Thursday, March 23, 2006

Free at Last

This news arrived today, via SojoMail, a publication of Sojourners. I have written of the CPT situation before; I was delighted to recieve this news. I praise God for the safety of Norman, Harmeet, and Jim. I thank God for the ministry that Tom provided, and only wish that he had been able to return home as well. May they give us courage to continue to seek the reign of God throughout our society.

CPT rejoices in the release of our peacemakersby Doug Pritchard and Carol Rose

Our hearts are filled with joy today as we heard that Harmeet Singh Sooden, Jim Loney and Norman Kember have been safely released in Baghdad. Christian Peacemaker Teams rejoices with their families and friends at the expectation of their return to their loved ones and community. Together we have endured uncertainty, hope, fear, grief and now joy during the four months since they were abducted in Baghdad.
We rejoice in the return of Harmeet Sooden.
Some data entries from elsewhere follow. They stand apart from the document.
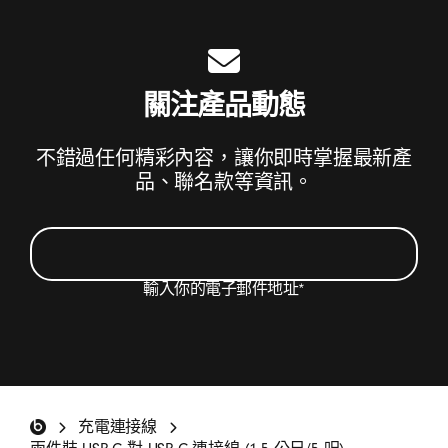
關注產品動態
不錯過任何精彩內容，讓你即時掌握最新產
品、聯名款等資訊。
輸入你的電子郵件地址
*
我想接收有關 Beats 產品更新、特別優惠和不定期
調查邀請的電子郵件。
*
Beats 頁首
充電連接線
註冊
He has been willing to put his life on the line to promote justice in Iraq and Palestine as a young man newly committed to active peacemaking.
We rejoice in the return of Jim Loney. He has cared for the marginalized and oppressed since childhood, and his gentle, passionate spirit has been an inspiration to people near and far.
We rejoice in the return of Norman Kember. He is a faithful man, an elder and mentor to many in his 50 years of peacemaking, a man prepared to pay the cost.
We remember with tears Tom Fox, whose body was found in Baghdad on March 9, 2006, after three months of captivity with his fellow peacemakers. We had longed for the day when all four men would be released together. Our gladness today is made bittersweet by the fact that Tom is not alive to join in the celebration. However, we are confident that his spirit is very much present in each reunion.
Harmeet, Jim and Norman and Tom were in Iraq to learn of the struggles facing the people in that country. They went, motivated by a passion for justice and peace to live out a nonviolent alternative in a nation wracked by armed conflict. They knew that their only protection was in the power of the love of God and of their Iraqi and international co-workers. We believe that the illegal occupation of Iraq by Multinational Forces is the root cause of the insecurity which led to this kidnapping and so much pain and suffering in Iraq. The occupation must end.
Today, in the face of this joyful news, our faith compels us to love our enemies even when they have committed acts which caused great hardship to our friends and sorrow to their families. In the spirit of the prophetic nonviolence that motivated Jim, Norman, Harmeet and Tom to go to Iraq, we refuse to yield to a spirit of vengeance. We give thanks for the compassionate God who granted our friends courage and who sustained their spirits over the past months. We pray for strength and courage for ourselves so that, together, we can continue the nonviolent struggle for justice and peace.
Throughout these difficult months, we have been heartened by messages of concern for our four colleagues from all over the world. We have been especially moved by the gracious outpouring of support from Muslim brothers and sisters in the Middle East, Europe, and North America. That support continues to come to us day after day. We pray that Christians throughout the world will, in the same spirit, call for justice and for respect for the human rights of the thousands of Iraqis who are being detained illegally by the U.S. and British forces occupying Iraq.
During these past months, we have tasted of the pain that has been the daily bread of hundreds of thousands of Iraqis. Why have our loved ones been taken? Where are they being held? Under what conditions? How are they? Will they be released? When?
With Tom's death, we felt the grief of losing a beloved friend. Today, we rejoice in the release of our friends Harmeet, Jim and Norman. We continue to pray for a swift and joyful homecoming for the many Iraqis and internationals who long to be reunited with their families. We renew our commitment to work for an end to the war and the occupation of Iraq as a way to continue the witness of Tom Fox. We trust in God's compassionate love to show us the way.
Living through the many emotions of this day, we remain committed to the words of Jim Loney, who wrote:
"With God's abiding kindness, we will love even our enemies.
With the love of Christ, we will resist all evil.
With God's unending faithfulness, we will work to build the beloved community."
Doug Pritchard and Carol Rose are co-directors of Christian Peacemaker Teams

Sunday, March 12, 2006

In memory...

The news was broadcast today that Tom Fox, member of Christian Peacemaker Teams, was found dead at an Iraqi railroad station. He had been killed by those who took him captive at the beginning of Advent. A video was released on Tuesday with his three other co-captives featured. Presumably, they are still alive... May we lift up his family, his co-workers, and Christian Peacemaker Teams as a whole as the repercussions of this tragedy play out... You can find his writings at http://waitinginthelight.blogspot.com Oh, that we could all live out the gospel as he did.... Tonight, I mourn for Tom Fox.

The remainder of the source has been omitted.